DESCRIPTION OF THE TASK
Exactly as they appear, copy the lines from the one holding "rojektů jakékoliv náročnosti." through the end of the records, leaving pictures out.

MATERIAL SUPPLIED
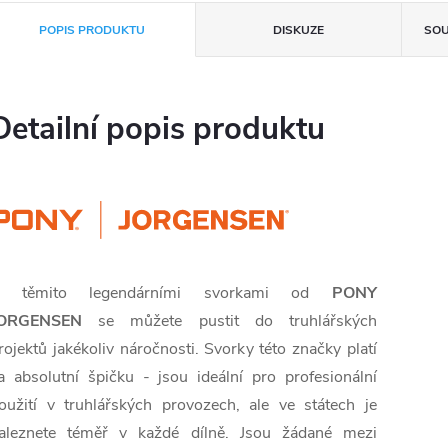
POPIS PRODUKTU
DISKUZE
SOU
Detailní popis produktu
 těmito legendárními svorkami od
PONY
ORGENSEN
se můžete pustit do truhlářských
rojektů jakékoliv náročnosti. Svorky této značky platí
a absolutní špičku - jsou ideální pro profesionální
oužití v truhlářských provozech, ale ve státech je
aleznete téměř v každé dílně. Jsou žádané mezi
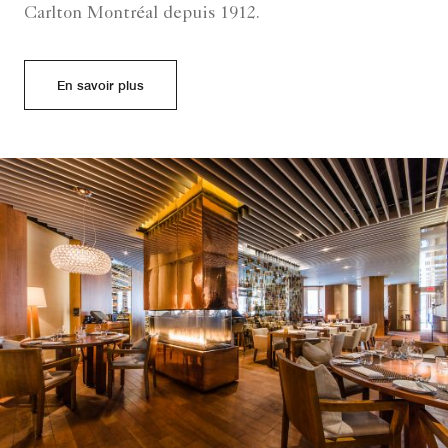
Carlton Montréal depuis 1912.
En savoir plus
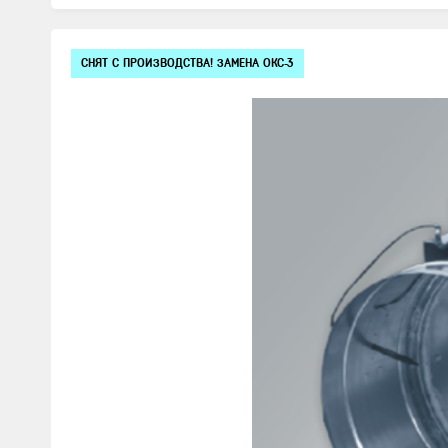
Изображения
СНЯТ С ПРОИЗВОДСТВА! ЗАМЕНА ОКС-3
товаров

WRITTEN SOLUTION
rojektů jakékoliv náročnosti. Svorky této značky platí
a absolutní špičku - jsou ideální pro profesionální
oužití v truhlářských provozech, ale ve státech je
aleznete téměř v každé dílně. Jsou žádané mezi
Carlton Montréal depuis 1912.
En savoir plus
Изображения
СНЯТ С ПРОИЗВОДСТВА! ЗАМЕНА ОКС-3
товаров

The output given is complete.